Lines from the line with "Општине Прњавор обавјештава" to the line with "наведене дионице пута." in the entries below, and only those, must be output exactly, with both ends included.

(Dataset entries)
┌────────

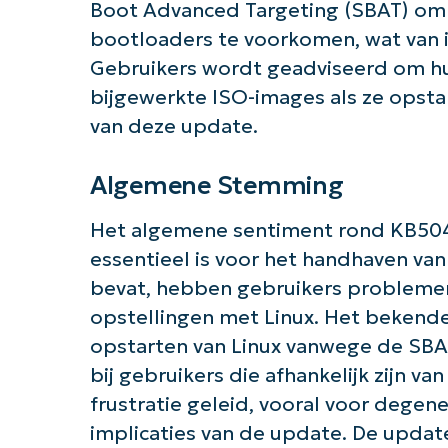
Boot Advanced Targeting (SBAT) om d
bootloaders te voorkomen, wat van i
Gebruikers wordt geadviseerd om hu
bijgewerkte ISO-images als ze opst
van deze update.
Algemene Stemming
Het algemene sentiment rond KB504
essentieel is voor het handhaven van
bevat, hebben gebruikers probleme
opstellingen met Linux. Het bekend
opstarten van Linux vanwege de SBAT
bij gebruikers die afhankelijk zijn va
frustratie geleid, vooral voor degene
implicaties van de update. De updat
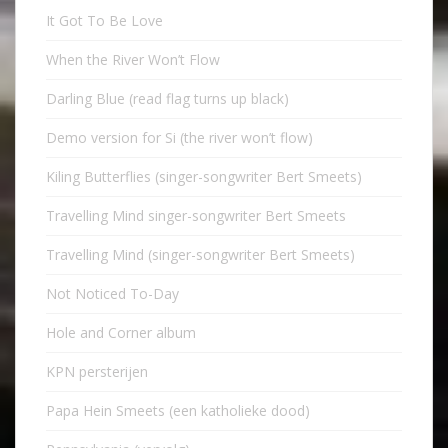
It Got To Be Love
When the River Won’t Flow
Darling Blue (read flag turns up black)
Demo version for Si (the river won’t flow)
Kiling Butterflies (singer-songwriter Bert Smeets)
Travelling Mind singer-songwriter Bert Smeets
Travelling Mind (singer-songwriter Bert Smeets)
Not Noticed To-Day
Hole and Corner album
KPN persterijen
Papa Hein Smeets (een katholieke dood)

└────────
┌────────

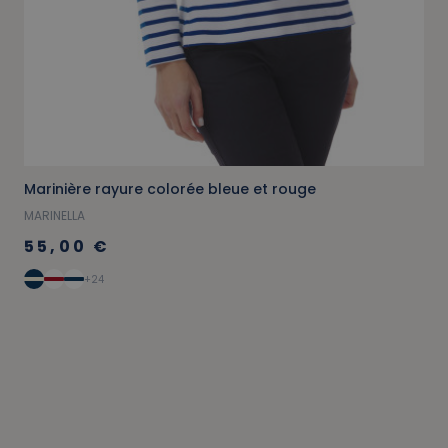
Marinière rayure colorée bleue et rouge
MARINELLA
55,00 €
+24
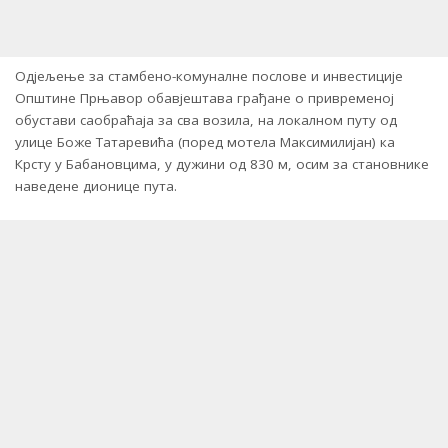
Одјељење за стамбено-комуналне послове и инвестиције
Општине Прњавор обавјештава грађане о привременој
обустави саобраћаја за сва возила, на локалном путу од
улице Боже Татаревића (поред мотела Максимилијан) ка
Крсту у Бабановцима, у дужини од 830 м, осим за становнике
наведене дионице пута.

└────────

ANSWER:
Општине Прњавор обавјештава грађане о привременој
обустави саобраћаја за сва возила, на локалном путу од
улице Боже Татаревића (поред мотела Максимилијан) ка
Крсту у Бабановцима, у дужини од 830 м, осим за становнике
наведене дионице пута.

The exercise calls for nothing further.